На этот критерий видимости догматики возражают: так как видение одних и тех же предметов бывает разным (например, башня видится то круглой, то четырехугольной), то если скептик не отдаст предпочтения какому-либо одному из них, он останется бездеятелен, если же сделает такое предпочтение, то откажется этим от равносильности видимостей. Скептики на это отвечают: когда видимости бывают разные, все-таки каждая из них называется видимостью, — ведь видимостью мы называем все, что видим.
Конечной целью скептики считают воздержание от суждений (epoche), за которым, как тень, следует бестревожность (ataraxia) (так говорят последователи Тимона и Энесидема). В самом деле, мы предпочитаем или избегаем только тех вещей, которые зависят от нас; а что от нас не зависит, а совершается по неизбежности, как голод, жажда и боль, того мы избежать не можем, потому что рассуждениями их не устранить. Догматики уверяют, будто скептик при своем образе жизни не откажется даже пожрать собственного отца, коли от него того потребуют; но скептики на это отвечают, что они при своем образе жизни воздерживаются от вопросов догматических, но не от житейских и обычных; стало быть, в этих последних можно и кое-что предпочитать и кое-что избегать, следуя обычаям и соблюдая законы. Впрочем, иные говорят, что конечная цель для скептиков — бесстрастие, а иные — что мягкость.
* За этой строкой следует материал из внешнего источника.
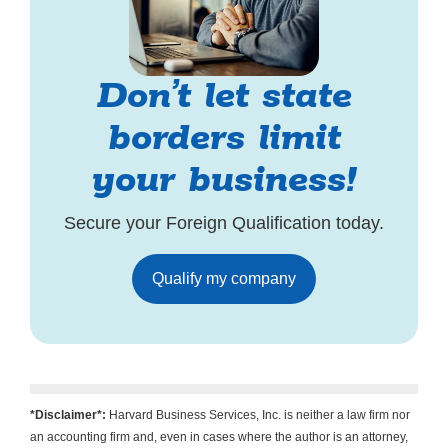
Don’t let state
borders limit
your business!
Secure your Foreign Qualification today.
Qualify my company
*Disclaimer*:
Harvard Business Services, Inc. is neither a law firm nor
an accounting firm and, even in cases where the author is an attorney,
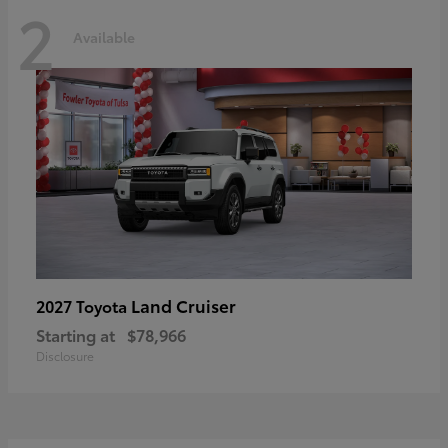
2
Available
Land Cruiser
2027 Toyota
Starting at
$78,966
Disclosure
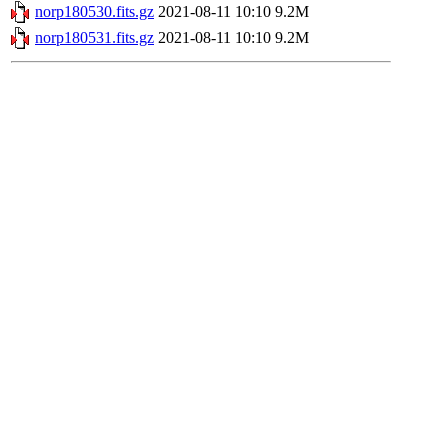
norp180530.fits.gz
2021-08-11 10:10
9.2M
norp180531.fits.gz
2021-08-11 10:10
9.2M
Наш[763] Аполлонид Никейский в I книге "Замечаний на Силлы", посвященных Тиберию Цезарю, сообщает, что Тимон был сын Тимарха, родом из Флиунта; осиротевши в юности, он стал танцовщиком, потом разочаровался в этом, переселился в Мегары к Стильпону, а пожив при нем, воротился домой и женился. Потом он вместе с женою переселился к Пиррону в Элиду и жил там, пока у него не родились дети. Старшего из них он назвал Ксанфом, обучил врачеванию и оставил своим наследником; впоследствии тот пользовался хорошей славой (как о том говорит Сотион в XI книге). Однако, оказавшись без пропитания, он отправился на Геллеспонт и Пропонтиду, с большим успехом выступал как софист в Халкедоне и, разбогатев на этом, приехал в Афины, где и жил до самой кончины, лишь не на долгое время съездив в Фивы. Он был знаком и царю Антиоху, и Птолемею Филадельфу, как сам о том свидетельствует в своих «Ямбах».